Georgia’s hate crime law is less than a year old after Governor Kemp incorporated it into law last June.

ATLANTA – While we continue to receive new information about a series of deadly shootings in three subway spas in Atlanta, police said they have not yet completed their investigation and cannot yet label what happened as a hate crime.

Robert Aaron Long, a 21-year-old white man from Woodstock, Georgia, is the sole suspect for all three shootings. According to Cherokee County officials, the video surveillance at the Atlanta spas shows the same man and car as the video at the Cherokee County spa.

For a long time he told investigators that he was not racially motivated, but claimed that he was a sex addict and, according to the police, viewed these massage parlors as a temptation that he wanted to get rid of.

But many still believe this was an attack on the Asian American community, and many have wondered what would turn what happened into a hate crime.

11Alive referred this question to our legal analyst Page Pate. He said it is always difficult for a prosecutor to prove what is in a person’s mind or heart.

“How do you show exactly what motivated this particular crime? The only way to really do this is by looking at the things the accused may have said,” Pate explained. “Often times we will see that I will see this on social media, and maybe a person keeping a digestive or diary will find it from other evidence about that person’s life.”

Another question officials would ask: whether the person has shown “this kind of heat or animus towards a certain group in other parts of the world”.

“They look for such evidence and then look into the circumstances of the crime to see if there are any patterns,” Pate said. “Obviously we have a very obvious pattern in this case.”

The Georgia chapter and the national bureau of the American-Islamic Relations Council (CAIR) on Wednesday expressed their strong solidarity with the Asian-American community.

Over the past year, CAIR has repeatedly spoken out against anti-Asian attacks across the country as part of the COVID-19 pandemic.

“Hatred of the Asian-American community has been and is being fueled by the burning tenor of the racist rhetoric of some elected officials,” said Murtaza Khwaja, legal and political director of CAIR-Georgia, in a statement. “From the pejorative designation of the coronavirus as the ‘China virus’ to the xenophobic immigration policies of yesterday and today, women, low-income families and people of color continue to be the main victims. Yesterday’s tragedy needs to be scrutinized for what they are seems.” a hate crime. “

Georgia’s hate crime law is less than a year old after Governor Brian Kemp put it into law last June.

Ahmaud Arbery was assassinated in South Georgia.

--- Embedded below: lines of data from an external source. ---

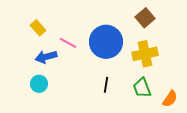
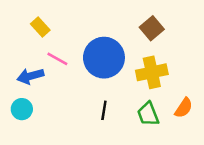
yellow rectangle: (38, 28) -> (40, 27), moved
orange semicircle: (170, 99) -> (184, 108), moved

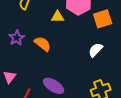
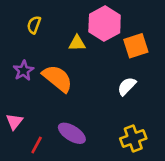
orange semicircle: (43, 44) -> (57, 78), size x1.4

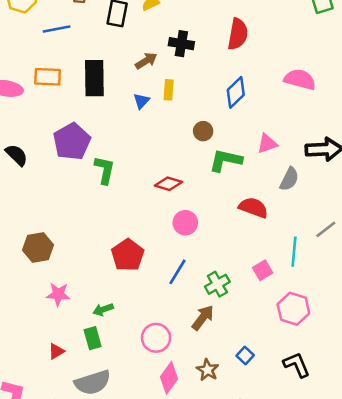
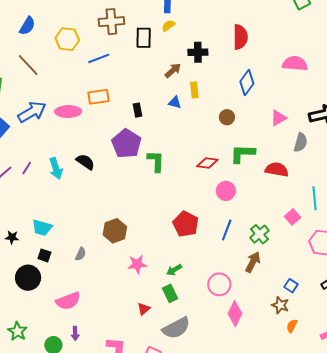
black rectangle: (94, 78) -> (137, 110), moved, size x0.5
blue triangle: (141, 101) -> (175, 102), turned -48
green L-shape: (226, 160) -> (243, 154), moved
brown star: (208, 370) -> (280, 305), moved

Before it was signed, Georgia was one of only four states in the United States that didn’t have a hate crime law on the books.

Bill HB426 was passed in the Senate by a margin of 47 to 6. The move was sent back to the House to discuss Senate changes, including data collection and reporting requirements and the addition of gender as a protected factor.

The measure provides for additional penalties for crimes motivated by the race, skin color, religion, national origin, gender, sexual orientation, gender or disability of a victim.

Bipartisan support for the move had been called into question when Republicans added protective measures for first responders to the bill. However, these safeguards have been removed from the bill and included in another measure that has also been passed.